▸ **EXERCISE PROMPT**
The output should be the line containing "之版權、商標或註冊商標。" and every later line of the records, exactly as written, and nothing else.

▸ **SOURCE MATERIAL**

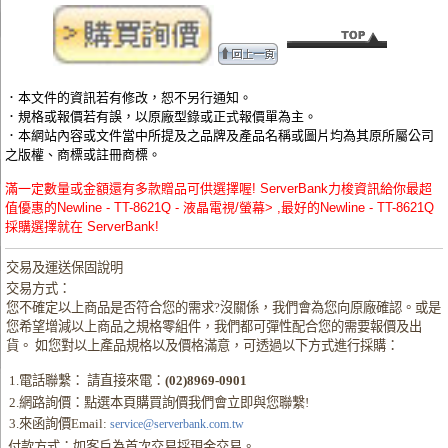
．本文件的資訊若有修改，恕不另行通知。
．規格或報價若有誤，以原廠型錄或正式報價單為主。
．本網站內容或文件當中所提及之品牌及產品名稱或圖片均為其原所屬公司
之版權、商標或註冊商標。
滿一定數量或金額還有多款贈品可供選擇喔! ServerBank力梭資訊給你最超
值優惠的Newline - TT-8621Q - 液晶電視/螢幕> ,最好的Newline - TT-8621Q
採購選擇就在 ServerBank!
交易及運送保固說明
交易方式：
您不確定以上商品是否符合您的需求?沒關係，我們會為您向原廠確認。或是
您希望增減以上商品之規格零組件，我們都可彈性配合您的需要報價及出
貨。 如您對以上產品規格以及價格滿意，可透過以下方式進行採購：
1.電話聯繫： 請直接來電：
(02)8969-0901
2.網路詢價：點選本頁購買詢價我們會立即與您聯繫!
3.來函詢價Email:
service@serverbank.com.tw
付款方式：如客戶為首次交易採現金交易。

▸ **EXERCISE RESULT**
之版權、商標或註冊商標。
滿一定數量或金額還有多款贈品可供選擇喔! ServerBank力梭資訊給你最超
值優惠的Newline - TT-8621Q - 液晶電視/螢幕> ,最好的Newline - TT-8621Q
採購選擇就在 ServerBank!
交易及運送保固說明
交易方式：
您不確定以上商品是否符合您的需求?沒關係，我們會為您向原廠確認。或是
您希望增減以上商品之規格零組件，我們都可彈性配合您的需要報價及出
貨。 如您對以上產品規格以及價格滿意，可透過以下方式進行採購：
1.電話聯繫： 請直接來電：
(02)8969-0901
2.網路詢價：點選本頁購買詢價我們會立即與您聯繫!
3.來函詢價Email:
service@serverbank.com.tw
付款方式：如客戶為首次交易採現金交易。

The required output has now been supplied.